The Challenges of Global Vaccine Distribution
To date, the COVID-19 vaccines of Moderna and the partnership between BioNTech and Pfizer have already received authorizations for emergency use not only in the US and Canada but also in the European Union, the United Kingdom, and several other countries. With this, many frontline workers and priority citizens have received their first doses.
Apart from this, vaccines produced by AstraZeneca, Johnson & Johnson, and a handful of other manufacturers across the globe are expected to arrive soon and will be distributed and administrated. This massive global effort has shattered the record for vaccine development since the previous vaccine project that held the fastest development was Merck’s mumps vaccine, which took four and a half years (1963–67).
Certain places around the world have hit some bumps along the way as they continue with their respective COVID-19 programs. These include the accumulation of stockpiles and the slow deployment to vulnerable countries and at-risk groups. Nonetheless, experts are confident that safe and highly efficacious vaccines are reaching the market, and many hope that this will finally be the end of the pandemic. The epidemiological end to the COVID-19 health crisis seemed to be a dream just several months ago, but, thanks to the fast development, approval, and rollout of some vaccines, it is now basically feasible and realizable in parts of the world.

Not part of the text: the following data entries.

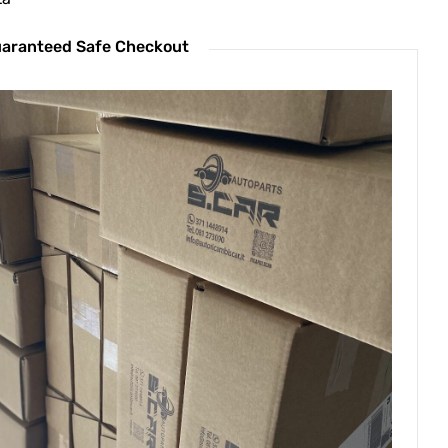
aranteed Safe Checkout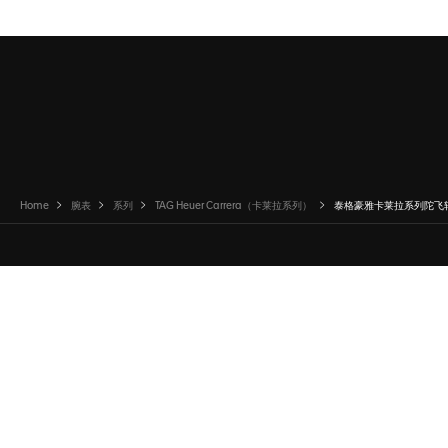
Home
腕表
系列
TAG Heuer Carrera（卡莱拉系列）
泰格豪雅卡莱拉系列陀飞
微博
WeChat
领英
Pinterest
Twitter
Line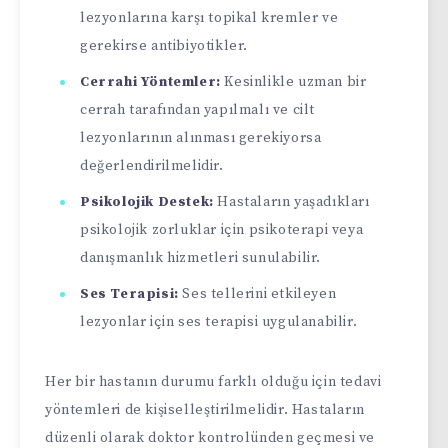
lezyonlarına karşı topikal kremler ve
gerekirse antibiyotikler.
Cerrahi Yöntemler:
Kesinlikle uzman bir
cerrah tarafından yapılmalı ve cilt
lezyonlarının alınması gerekiyorsa
değerlendirilmelidir.
Psikolojik Destek:
Hastaların yaşadıkları
psikolojik zorluklar için psikoterapi veya
danışmanlık hizmetleri sunulabilir.
Ses Terapisi:
Ses tellerini etkileyen
lezyonlar için ses terapisi uygulanabilir.
Her bir hastanın durumu farklı olduğu için tedavi
yöntemleri de kişiselleştirilmelidir. Hastaların
düzenli olarak doktor kontrolünden geçmesi ve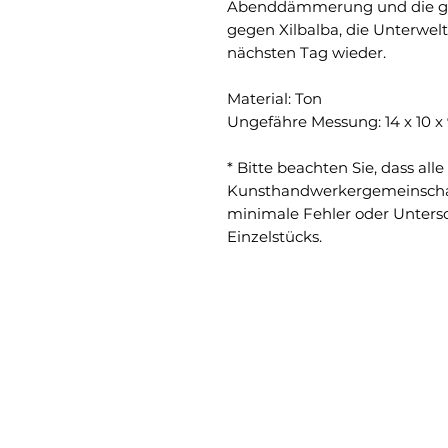
Abenddämmerung und die ga
gegen Xilbalba, die Unterwelt
nächsten Tag wieder.
Material: Ton
Ungefähre Messung: 14 x 10 x
* Bitte beachten Sie, dass al
Kunsthandwerkergemeinschaf
minimale Fehler oder Untersc
Einzelstücks.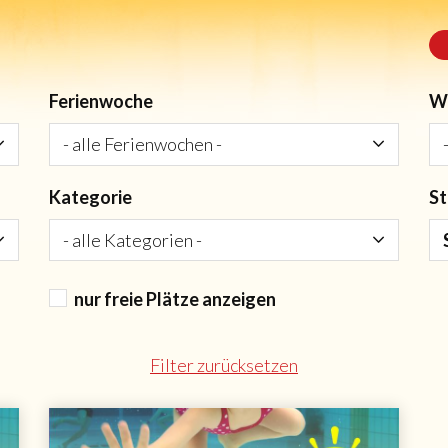
Ferienwoche
W
Kategorie
St
nur freie Plätze anzeigen
Filter zurücksetzen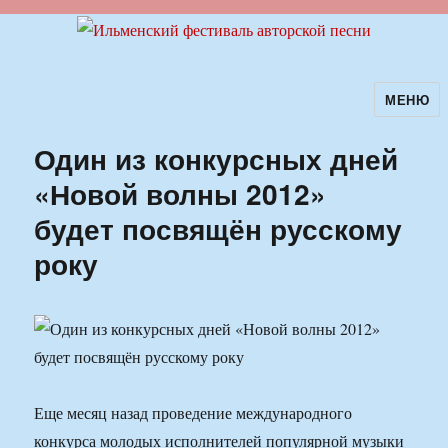
МЕНЮ
Ильменский фестиваль авторской
песни
Один из конкурсных дней
«Новой волны 2012»
будет посвящён русскому
року
Еще месяц назад проведение международного
конкурса молодых исполнителей популярной музыки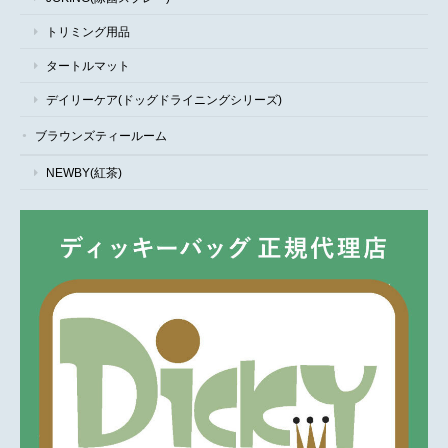
トリミング用品
タートルマット
デイリーケア(ドッグドライニングシリーズ)
ブラウンズティールーム
NEWBY(紅茶)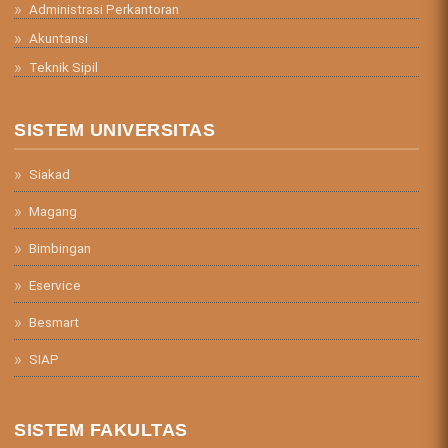
Administrasi Perkantoran
Akuntansi
Teknik Sipil
SISTEM UNIVERSITAS
Siakad
Magang
Bimbingan
Eservice
Besmart
SIAP
SISTEM FAKULTAS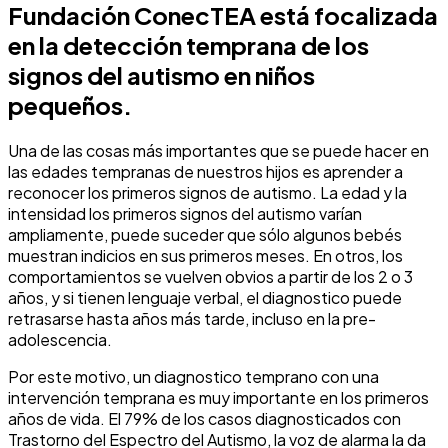
Fundación ConecTEA está focalizada
en la detección temprana de los
signos del autismo en niños
pequeños.
Una de las cosas más importantes que se puede hacer en
las edades tempranas de nuestros hijos es aprender a
reconocer los primeros signos de autismo. La edad y la
intensidad los primeros signos del autismo varían
ampliamente, puede suceder que sólo algunos bebés
muestran indicios en sus primeros meses. En otros, los
comportamientos se vuelven obvios a partir de los 2 o 3
años, y si tienen lenguaje verbal, el diagnostico puede
retrasarse hasta años más tarde, incluso en la pre-
adolescencia.
Por este motivo, un diagnostico temprano con una
intervención temprana es muy importante en los primeros
años de vida. El 79% de los casos diagnosticados con
Trastorno del Espectro del Autismo, la voz de alarma la da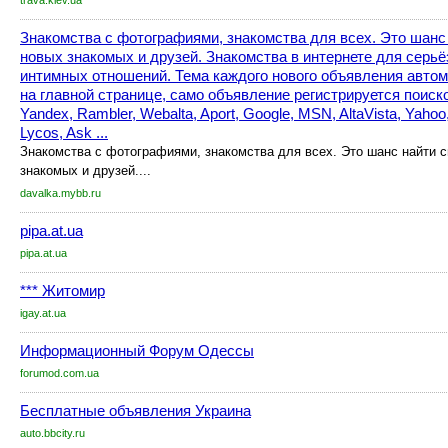
trava.kiev.ua
Знакомства с фотографиями, знакомства для всех. Это шанс
новых знакомых и друзей. Знакомства в интернете для серь
интимных отношений. Тема каждого нового объявления автом
на главной странице, само объявление регистрируется поис
Yandex, Rambler, Webalta, Aport, Google, MSN, AltaVista, Yahoo
Lycos, Ask ...
Знакомства с фотографиями, знакомства для всех. Это шанс найти 
знакомых и друзей....
davalka.mybb.ru
pipa.at.ua
pipa.at.ua
*** Житомир
igay.at.ua
Информационный Форум Одессы
forumod.com.ua
Бесплатные объявления Украина
auto.bbcity.ru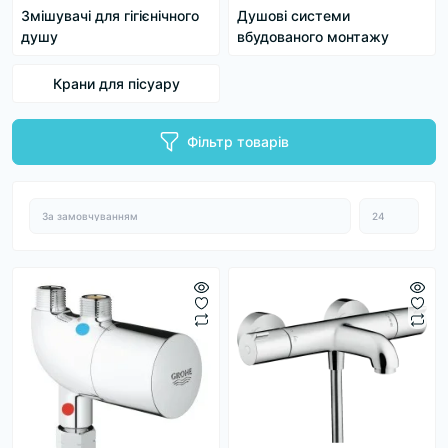
Змішувачі для гігієнічного
Душові системи
душу
вбудованого монтажу
Крани для пісуару
Фільтр товарів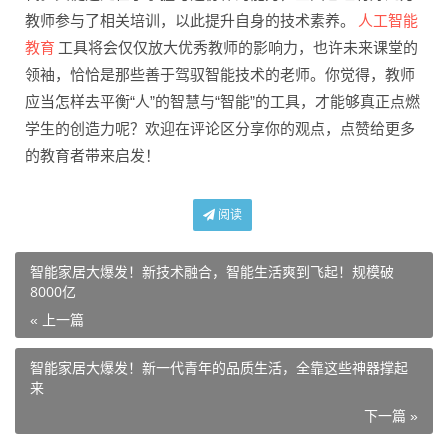
人工智能
教师参与了相关培训，以此提升自身的技术素养。
教育
工具将会仅仅放大优秀教师的影响力，也许未来课堂的
领袖，恰恰是那些善于驾驭智能技术的老师。你觉得，教师
应当怎样去平衡“人”的智慧与“智能”的工具，才能够真正点燃
学生的创造力呢？欢迎在评论区分享你的观点，点赞给更多
的教育者带来启发！
阅读
智能家居大爆发！新技术融合，智能生活爽到飞起！规模破
8000亿
« 上一篇
智能家居大爆发！新一代青年的品质生活，全靠这些神器撑起
来
下一篇 »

However, although the COVID-19 vaccination program is already underway, there are still several hurdles we must overcome: raw-materials constraints in production scaling, quality-assurance challenges in manufacturing, cold-chain logistics and storage-management challenges, increased labor requirements, wastage at administration facilities, and IT challenges.
All of these pose a threat to the acceleration of the COVID-19 immunization programs worldwide. But to mitigate such risks, manufacturers, distributers, and governments should undertake certain steps to facilitate its widespread adoption as COVID-19-vaccine rollouts commence, thereby minimizing the challenges associated with the massive global vaccine deployment.